PROBLEM STATEMENT
For this exercise, reproduce the entries below exactly, but only from the line containing "illustrate environmental impact" through the line containing "carbon data.", both included.
◆ ◆ ◆
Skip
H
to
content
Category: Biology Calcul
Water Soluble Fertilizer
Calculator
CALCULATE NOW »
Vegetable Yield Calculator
◆ ◆ ◆
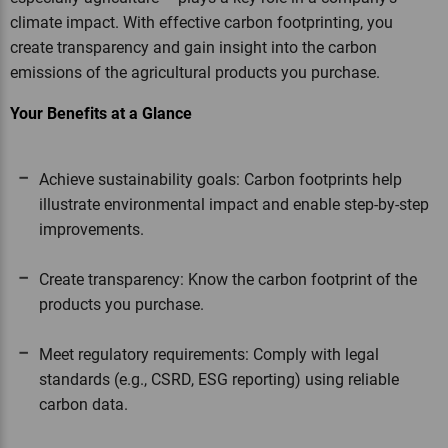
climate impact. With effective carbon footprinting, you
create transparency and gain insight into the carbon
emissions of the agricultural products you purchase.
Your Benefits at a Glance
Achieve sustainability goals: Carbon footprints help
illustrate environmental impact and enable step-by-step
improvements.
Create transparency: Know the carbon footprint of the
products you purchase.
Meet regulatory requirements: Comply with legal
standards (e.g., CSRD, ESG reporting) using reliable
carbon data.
◆ ◆ ◆
SOLUTION FOR THIS PROBLEM
illustrate environmental impact and enable step-by-step
improvements.
Create transparency: Know the carbon footprint of the
products you purchase.
Meet regulatory requirements: Comply with legal
standards (e.g., CSRD, ESG reporting) using reliable
carbon data.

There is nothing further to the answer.